日米VCの動向比較と、今後の展望におけるVCの役割
日本のVCにおけるエグジットは、おおよそIPOが8割、M&Aが2割です。IPOの場合、10億~100億円規模での上場が主流となっています。しかし米国では逆で、IPOが2割、M&Aが8割です。米国では、IPO段階では売却せずに追加投資を行い、さらに成長させ1000億円規模でM&Aによりエグジットすることが多々あります。
投資額そのものでも大きな差があります。2018年の日本におけるVCやCVC、事業会社によるスタートアップへの投資額は約3800億円ですが、米国のスタートアップへの投資額は約13兆円で日本の34倍となります。また2016年のファンドレイズでは、日本が2763億円に対し、米国は4.6兆円と約17倍になっています。投資領域に関しては、日米ともにIT関連が50%、ついでバイオ/ヘルスケアが約20%となっています。
米国のVCについて、改めて振り返ってみましょう。その起源は、1920年代から1930年代にまで遡ります。当時は、裕福な個人がEastern AirlinesやXeroxなどのような会社に直接投資をしていた時期でした。その後、1946年に初めて組織的に設立されたVCが誕生しています。誕生の背景としては、何かしら潜在的な技術がありそれを開発できる優秀な技術者も集まっているにも関わらず、開発を続ける資金がないという状況がシリコンバレー付近で頻繁に発生していたことにあります。その後VCが現在の形とほぼ同じような業態に定着したのは1970年代と言われており、2000年代に入ってなお発展を続けています。2017年においては、年間を通じて約720億ドル(約8兆円)の投資がVCによって行われたといわれています。
実例として、アンドリーセン・ホロウィッツというVCを例として挙げてみます。ネットスケープを創業しネット界の天才と呼ばれたマーク・アンドリーセンと、ラウドクラウドやオプスウエアなどの会社の設立から経営までを行ってきたベン・ホロウィッツの2人がパートナーとして2009年に設立した、現在の米国を代表するVCです。2009年にSkypeに投資をし、2011年には8億ドルをTwitterに、その他Airbnbなどにも投資を実行し、多額のリターンを実現しています。
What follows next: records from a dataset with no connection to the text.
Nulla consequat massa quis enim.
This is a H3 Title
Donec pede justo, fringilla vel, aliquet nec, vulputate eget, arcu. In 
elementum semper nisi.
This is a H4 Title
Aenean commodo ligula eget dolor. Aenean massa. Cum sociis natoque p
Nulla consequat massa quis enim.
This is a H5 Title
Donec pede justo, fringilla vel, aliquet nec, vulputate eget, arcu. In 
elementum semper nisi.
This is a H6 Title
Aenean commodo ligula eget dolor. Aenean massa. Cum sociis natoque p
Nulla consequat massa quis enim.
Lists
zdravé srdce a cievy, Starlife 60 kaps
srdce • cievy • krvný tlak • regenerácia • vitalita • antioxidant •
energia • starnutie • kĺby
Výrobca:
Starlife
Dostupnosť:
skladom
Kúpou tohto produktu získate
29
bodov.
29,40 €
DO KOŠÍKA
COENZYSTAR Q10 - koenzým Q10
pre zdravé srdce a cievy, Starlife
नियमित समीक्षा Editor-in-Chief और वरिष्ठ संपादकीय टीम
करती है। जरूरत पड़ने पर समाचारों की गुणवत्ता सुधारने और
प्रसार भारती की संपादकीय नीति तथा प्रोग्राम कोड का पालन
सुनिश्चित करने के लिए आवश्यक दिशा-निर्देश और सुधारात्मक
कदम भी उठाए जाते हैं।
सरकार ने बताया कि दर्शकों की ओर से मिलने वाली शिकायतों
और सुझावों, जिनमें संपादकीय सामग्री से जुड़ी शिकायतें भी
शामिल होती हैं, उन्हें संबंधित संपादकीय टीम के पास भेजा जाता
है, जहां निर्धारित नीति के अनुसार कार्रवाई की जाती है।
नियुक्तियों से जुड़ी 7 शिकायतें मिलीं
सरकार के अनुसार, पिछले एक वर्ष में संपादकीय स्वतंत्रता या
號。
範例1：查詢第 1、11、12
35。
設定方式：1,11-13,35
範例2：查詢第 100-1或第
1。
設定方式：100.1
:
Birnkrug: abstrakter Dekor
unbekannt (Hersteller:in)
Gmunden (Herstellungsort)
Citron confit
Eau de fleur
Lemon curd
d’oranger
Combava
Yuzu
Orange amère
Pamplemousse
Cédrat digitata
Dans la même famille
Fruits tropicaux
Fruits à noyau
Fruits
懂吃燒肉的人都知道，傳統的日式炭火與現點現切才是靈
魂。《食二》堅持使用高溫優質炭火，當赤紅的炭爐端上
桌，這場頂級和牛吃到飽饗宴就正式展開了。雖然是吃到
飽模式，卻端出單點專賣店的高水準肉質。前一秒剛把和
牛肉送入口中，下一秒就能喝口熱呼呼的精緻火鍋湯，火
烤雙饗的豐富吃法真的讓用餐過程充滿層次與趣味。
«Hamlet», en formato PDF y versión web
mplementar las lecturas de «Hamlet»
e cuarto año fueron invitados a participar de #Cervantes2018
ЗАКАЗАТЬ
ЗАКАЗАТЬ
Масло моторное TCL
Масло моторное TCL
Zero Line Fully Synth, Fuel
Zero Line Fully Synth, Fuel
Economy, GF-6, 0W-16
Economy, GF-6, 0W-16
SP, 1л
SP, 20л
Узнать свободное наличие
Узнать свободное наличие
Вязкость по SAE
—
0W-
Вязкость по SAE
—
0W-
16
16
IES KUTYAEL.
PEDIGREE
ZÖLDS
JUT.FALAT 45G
またペイパルの創業者でもあるピーター・ティールは2002年にペイパルをeBayに売却したのを機に、ヘッジファンドのクラリウム・キャピタル(Clarium Capital)、ファウンダーズ・ファンド(Founders Fund)、バラ―・ベンチャーズ(Valar Ventures)、ミスリル・キャピタル(Mithril Capital)など、数々のVCを設立し、フェイスブック(Facebook)へ50万ドル(約5500万円)投資し約10億ドル(約1100億円)のキャピタルゲインを得たと言われています。
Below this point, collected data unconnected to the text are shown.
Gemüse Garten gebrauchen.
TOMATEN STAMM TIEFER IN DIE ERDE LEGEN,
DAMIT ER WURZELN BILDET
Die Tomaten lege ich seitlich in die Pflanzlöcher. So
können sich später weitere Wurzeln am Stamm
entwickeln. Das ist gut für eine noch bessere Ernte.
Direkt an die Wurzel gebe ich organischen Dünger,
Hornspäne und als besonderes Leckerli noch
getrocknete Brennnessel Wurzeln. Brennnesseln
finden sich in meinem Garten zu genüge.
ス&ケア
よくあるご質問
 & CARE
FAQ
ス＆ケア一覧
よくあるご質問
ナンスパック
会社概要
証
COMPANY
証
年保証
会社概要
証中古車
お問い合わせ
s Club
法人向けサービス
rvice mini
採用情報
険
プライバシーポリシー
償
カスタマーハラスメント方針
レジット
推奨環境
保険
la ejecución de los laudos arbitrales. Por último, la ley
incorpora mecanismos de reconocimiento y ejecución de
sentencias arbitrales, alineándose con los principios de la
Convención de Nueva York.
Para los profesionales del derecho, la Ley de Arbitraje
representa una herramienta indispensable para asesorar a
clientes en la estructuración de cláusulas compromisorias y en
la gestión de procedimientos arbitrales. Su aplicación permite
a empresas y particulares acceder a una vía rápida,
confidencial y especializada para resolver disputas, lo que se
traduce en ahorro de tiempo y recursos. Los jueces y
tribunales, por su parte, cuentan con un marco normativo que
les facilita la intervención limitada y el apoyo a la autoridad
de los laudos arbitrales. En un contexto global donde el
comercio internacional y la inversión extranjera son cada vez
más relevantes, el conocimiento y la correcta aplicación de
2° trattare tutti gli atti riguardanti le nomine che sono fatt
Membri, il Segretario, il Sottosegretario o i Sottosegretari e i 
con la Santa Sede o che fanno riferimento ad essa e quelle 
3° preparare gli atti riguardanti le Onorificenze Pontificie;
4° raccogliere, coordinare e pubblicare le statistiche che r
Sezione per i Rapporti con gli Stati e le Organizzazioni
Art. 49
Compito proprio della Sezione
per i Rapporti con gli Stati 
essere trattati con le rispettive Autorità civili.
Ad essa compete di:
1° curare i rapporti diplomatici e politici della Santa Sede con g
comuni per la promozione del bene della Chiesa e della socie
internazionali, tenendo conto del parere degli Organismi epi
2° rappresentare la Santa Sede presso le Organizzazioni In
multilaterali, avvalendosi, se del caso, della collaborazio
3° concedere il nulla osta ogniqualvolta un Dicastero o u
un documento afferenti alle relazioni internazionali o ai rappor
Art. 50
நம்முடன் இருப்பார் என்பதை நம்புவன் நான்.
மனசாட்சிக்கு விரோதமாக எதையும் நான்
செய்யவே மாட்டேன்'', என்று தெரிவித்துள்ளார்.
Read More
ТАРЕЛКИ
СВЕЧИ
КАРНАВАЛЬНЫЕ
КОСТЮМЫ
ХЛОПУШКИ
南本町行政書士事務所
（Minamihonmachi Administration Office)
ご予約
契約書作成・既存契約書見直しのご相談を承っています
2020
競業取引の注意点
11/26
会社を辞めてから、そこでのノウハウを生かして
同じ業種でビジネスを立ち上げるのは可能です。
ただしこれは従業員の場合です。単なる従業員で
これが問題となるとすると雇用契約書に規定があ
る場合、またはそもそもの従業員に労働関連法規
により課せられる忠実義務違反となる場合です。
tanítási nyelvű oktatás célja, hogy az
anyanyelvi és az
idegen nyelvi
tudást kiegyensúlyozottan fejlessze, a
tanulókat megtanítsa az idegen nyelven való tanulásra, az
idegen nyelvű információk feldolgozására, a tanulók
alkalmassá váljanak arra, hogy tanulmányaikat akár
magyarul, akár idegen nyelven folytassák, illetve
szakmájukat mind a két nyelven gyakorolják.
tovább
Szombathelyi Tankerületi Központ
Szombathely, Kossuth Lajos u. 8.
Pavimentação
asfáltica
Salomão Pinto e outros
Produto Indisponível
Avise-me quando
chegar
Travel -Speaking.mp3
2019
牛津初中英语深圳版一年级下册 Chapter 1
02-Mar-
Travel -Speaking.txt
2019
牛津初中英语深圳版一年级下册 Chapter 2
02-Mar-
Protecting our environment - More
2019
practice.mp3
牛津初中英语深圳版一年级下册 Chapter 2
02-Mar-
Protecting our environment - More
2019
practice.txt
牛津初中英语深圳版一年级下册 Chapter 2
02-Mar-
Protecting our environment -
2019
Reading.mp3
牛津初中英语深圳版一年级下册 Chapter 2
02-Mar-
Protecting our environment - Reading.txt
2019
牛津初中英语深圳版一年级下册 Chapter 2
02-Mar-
厳密な意味でVC投資ではありませんが、上記のフェイスブックによるインスタグラム(Instagram)への投資は最も成功した事例かもしれません。フェイスブックは2012年にインスタグラムを10億ドル(約1100億円)で買収しています。その当時インスタグラムはごく簡単な写真加工アプリに過ぎず、使用できるデバイスもiPhoneのみでしたが、その後6年経った2018年現在において、ブルームバーグのレポートによるとインスタグラム単体の評価額は1000億ドル(約11兆円)と推定されており、買収額の100倍にまで成長しています。親会社のフェイスブックを上回るペースでの利用者数の伸びなどが見られ、ベンチャー企業の歴史的成功例としてみることができるかもしれません。
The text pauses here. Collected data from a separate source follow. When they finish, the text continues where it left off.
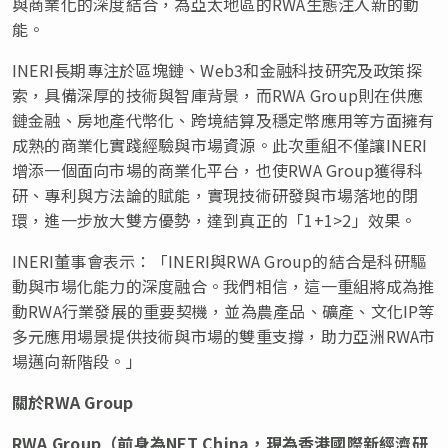
與商業化的深度結合，為亞太地區的RWA生態注入新的動
能。
INERI長期專注於區塊鏈、Web3和金融科技研究及政策探
索，具備深厚的技術與智庫背景，而RWA Group則在供應
鏈金融、房地產代幣化、跨境結算及穩定幣應用等方面擁有
成熟的商業化實踐經驗與市場資源。此次重組不僅讓INERI
增添一個面向市場的商業化平台，也使RWA Group獲得科
研、專利與方法論的賦能，實現技術研發與市場落地的閉
環，進一步放大雙方優勢，達到真正的「1+1>2」效果。
INERI董事會表示：「INERI與RWA Group的結合是科研驅
動與市場化能力的深度融合。我們相信，這一重組將成為推
動RWA行業發展的重要契機，並為農產品、礦產、文化IP等
多元應用場景提供技術與市場的雙重支撐，助力亞洲RWA市
場邁向新階段。」
關於
RWA Group
RWA Group（前身為NFT China，現為香港國際新經濟研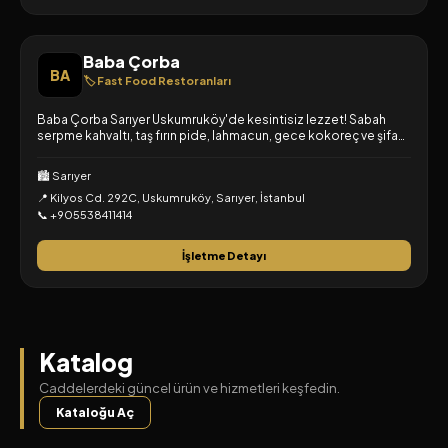
Baba Çorba
BA
🏷️ Fast Food Restoranları
Baba Çorba Sarıyer Uskumruköy'de kesintisiz lezzet! Sabah
serpme kahvaltı, taş fırın pide, lahmacun, gece kokoreç ve şifa
deposu çorbalar. Restoranımıza bekleriz veya paket servis
isteyin.
🏙️ Sarıyer
📍 Kilyos Cd. 292C, Uskumruköy, Sarıyer, İstanbul
📞 +905538411414
İşletme Detayı
Katalog
Caddelerdeki güncel ürün ve hizmetleri keşfedin.
Kataloğu Aç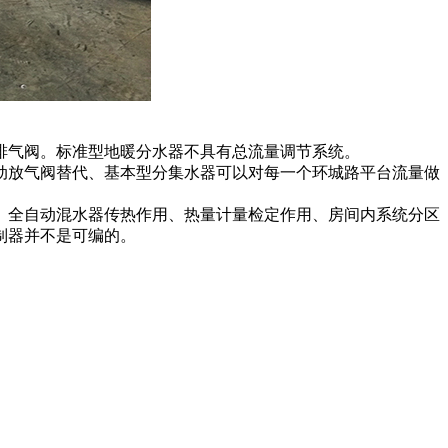
排气阀。标准型地暖分水器不具有总流量调节系统。
动放气阀替代、基本型分集水器可以对每一个环城路平台流量做
、全自动混水器传热作用、热量计量检定作用、房间内系统分区
制器并不是可编的。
米国はVCが誕生した場であり、現代でもベンチャーキャピタリストの中心的な活躍の場にもなっています。米国という起業家精神(アントレプレナーシップ)の根づいた社会、そして多民族により構成されており移民が多いために野心的な人も多いというような背景から、VCは米国社会に深く根付いているのだと思います。様々な障壁もありますが、成功すればハイリターンを得られるという、まさしくアメリカンドリームを体現した事業形態なのです。
歴史的にも投資額的にも厚みのある米国と比較するとまだ規模が小さい日本ですが、人工知能やIoTがもたらす第四次産業革命の真っ只中、上場企業も自社ビジネスと親和性のある領域で人工知能やAIを用いた新規事業を開発するため、近年コーポレートベンチャーキャピタル(CVC)の設立が相次いでいます。
IoT、人口知能、Saas領域のスタートアップも増え、そこへVCの資本が入り、起業と世の中の変化が加速しています。このような状況の中、スタートアップにリスクマネーを供給するVCの役割はとても重要で、VC業界の成長が日本の将来を左右すると言っても過言ではありません。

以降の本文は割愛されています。